Records from a dataset:
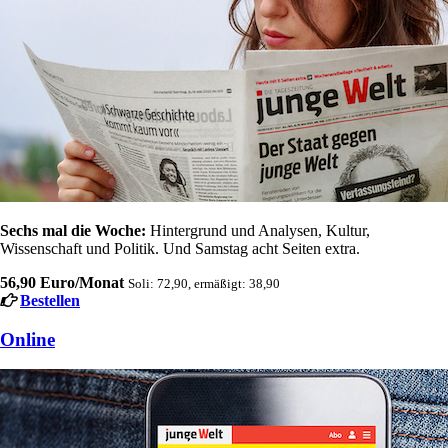
Sechs mal die Woche:
Hintergrund und Analysen, Kultur,
Wissenschaft und Politik. Und Samstag acht Seiten extra.
56,90 Euro/Monat
Soli: 72,90, ermäßigt: 38,90
Bestellen
Online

WORK ORDER:
Retype every entry above exactly, leaving out the pictures.

TASK OUTPUT:
Sechs mal die Woche:
Hintergrund und Analysen, Kultur,
Wissenschaft und Politik. Und Samstag acht Seiten extra.
56,90 Euro/Monat
Soli: 72,90, ermäßigt: 38,90
Bestellen
Online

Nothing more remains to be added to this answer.